## 9.63

$\Delta G^{\circ}= \Delta H^{\circ} - T \Delta S^{\circ}$

$\Delta G^{\circ}= -RT\ln K$

$\Delta G^{\circ}= \sum \Delta G_{f}^{\circ}(products) - \sum \Delta G_{f}^{\circ}(reactants)$

Rakhi Ratanjee 1D
Posts: 59
Joined: Fri Sep 29, 2017 7:04 am

### 9.63

This question asks to determine which compounds are stable in terms of decomposition into elements under standard conditions. The answer referenced the Gibbs free energy of formation and stated that if the Gibbs free energy is positive then the reaction is not favorable and if it is negative, then it is favorable. Therefore, A and D were stable. However, doesn't using the Gibbs free energy of formation imply that the reaction is in creating the compound, not decomposing it? Don't we have to flip the sign of the Gibbs free energy value to find the energy of the reverse reaction?

Joanne Guan 1B
Posts: 30
Joined: Sat Jul 22, 2017 3:01 am

### Re: 9.63

The book gives definitions for thermodynamically stable/unstable compounds.
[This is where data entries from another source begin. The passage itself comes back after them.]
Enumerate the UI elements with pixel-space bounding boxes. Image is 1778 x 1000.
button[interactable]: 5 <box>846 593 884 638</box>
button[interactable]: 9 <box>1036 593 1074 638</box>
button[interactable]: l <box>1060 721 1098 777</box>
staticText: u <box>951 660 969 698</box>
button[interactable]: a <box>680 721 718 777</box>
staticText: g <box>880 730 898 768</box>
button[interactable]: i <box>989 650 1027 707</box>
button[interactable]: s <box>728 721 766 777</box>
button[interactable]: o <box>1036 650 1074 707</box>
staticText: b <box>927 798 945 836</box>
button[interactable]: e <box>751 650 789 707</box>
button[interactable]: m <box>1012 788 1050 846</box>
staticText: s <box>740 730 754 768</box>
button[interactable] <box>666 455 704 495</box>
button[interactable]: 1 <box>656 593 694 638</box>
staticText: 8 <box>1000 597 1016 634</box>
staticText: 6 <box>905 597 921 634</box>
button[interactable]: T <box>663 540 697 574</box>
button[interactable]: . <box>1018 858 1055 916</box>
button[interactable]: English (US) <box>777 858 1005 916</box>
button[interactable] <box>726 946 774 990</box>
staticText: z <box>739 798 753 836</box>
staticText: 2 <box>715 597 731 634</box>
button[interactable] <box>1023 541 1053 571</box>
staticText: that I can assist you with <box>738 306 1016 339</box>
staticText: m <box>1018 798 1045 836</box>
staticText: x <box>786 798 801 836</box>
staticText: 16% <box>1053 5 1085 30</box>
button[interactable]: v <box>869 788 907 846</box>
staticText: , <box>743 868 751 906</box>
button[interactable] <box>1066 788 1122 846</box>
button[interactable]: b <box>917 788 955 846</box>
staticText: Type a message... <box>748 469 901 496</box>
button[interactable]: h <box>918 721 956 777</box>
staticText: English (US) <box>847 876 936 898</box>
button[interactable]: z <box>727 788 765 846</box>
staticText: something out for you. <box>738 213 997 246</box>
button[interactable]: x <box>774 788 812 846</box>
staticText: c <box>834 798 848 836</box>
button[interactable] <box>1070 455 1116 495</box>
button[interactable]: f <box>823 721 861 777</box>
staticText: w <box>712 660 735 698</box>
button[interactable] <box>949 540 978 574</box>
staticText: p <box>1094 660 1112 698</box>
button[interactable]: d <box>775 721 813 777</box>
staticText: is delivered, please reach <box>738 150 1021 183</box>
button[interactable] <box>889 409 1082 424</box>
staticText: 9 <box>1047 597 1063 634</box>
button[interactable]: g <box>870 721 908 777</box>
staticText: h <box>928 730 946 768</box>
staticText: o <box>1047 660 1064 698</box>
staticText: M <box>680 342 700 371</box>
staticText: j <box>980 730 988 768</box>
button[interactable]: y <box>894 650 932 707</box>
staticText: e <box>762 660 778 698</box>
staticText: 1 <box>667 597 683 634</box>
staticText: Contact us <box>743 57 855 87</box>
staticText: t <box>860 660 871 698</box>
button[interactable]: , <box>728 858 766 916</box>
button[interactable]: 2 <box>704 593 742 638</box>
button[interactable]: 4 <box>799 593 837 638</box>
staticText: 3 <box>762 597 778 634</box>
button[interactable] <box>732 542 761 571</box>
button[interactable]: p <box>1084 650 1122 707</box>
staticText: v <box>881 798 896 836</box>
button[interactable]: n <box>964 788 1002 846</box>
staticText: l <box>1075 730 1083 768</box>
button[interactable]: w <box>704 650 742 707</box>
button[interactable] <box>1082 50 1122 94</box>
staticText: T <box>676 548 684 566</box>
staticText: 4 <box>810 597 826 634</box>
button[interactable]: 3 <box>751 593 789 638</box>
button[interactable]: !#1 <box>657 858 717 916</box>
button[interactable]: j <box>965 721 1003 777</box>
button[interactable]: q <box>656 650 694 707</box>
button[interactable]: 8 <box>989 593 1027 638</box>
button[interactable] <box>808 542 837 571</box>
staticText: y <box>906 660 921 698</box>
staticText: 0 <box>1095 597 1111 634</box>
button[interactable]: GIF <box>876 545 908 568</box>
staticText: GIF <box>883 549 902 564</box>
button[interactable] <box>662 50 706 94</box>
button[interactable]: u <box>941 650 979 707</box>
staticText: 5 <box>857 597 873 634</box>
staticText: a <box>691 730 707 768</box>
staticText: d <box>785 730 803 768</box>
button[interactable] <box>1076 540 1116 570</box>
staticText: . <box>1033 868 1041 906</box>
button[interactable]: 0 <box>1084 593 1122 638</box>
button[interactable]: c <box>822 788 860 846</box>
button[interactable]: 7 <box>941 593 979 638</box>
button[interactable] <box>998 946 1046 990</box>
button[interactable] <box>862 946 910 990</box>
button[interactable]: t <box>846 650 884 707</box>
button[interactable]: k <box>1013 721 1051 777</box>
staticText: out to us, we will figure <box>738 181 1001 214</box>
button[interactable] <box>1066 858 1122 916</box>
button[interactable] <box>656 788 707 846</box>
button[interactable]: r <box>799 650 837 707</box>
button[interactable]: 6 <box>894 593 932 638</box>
A stable compound has a negative standard Gibbs free energy, meaning the reaction goes toward the compound. An unstable compound has a positive standard Gibbs free energy, meaning the reaction goes toward the elements. The question is asking if the compounds are stable or not. Stability refers to the thermodynamic tendency of a compound decomposing into its elements.

zanekoch1A
Posts: 25
Joined: Thu Jul 13, 2017 3:00 am

### Re: 9.63

Doesn't the sign of gibbs that makes the reaction more stable depend on which side of the reaction the compound is written? If it is on the reactants then a positive gibbs would imply stability and if it is on the products a negative.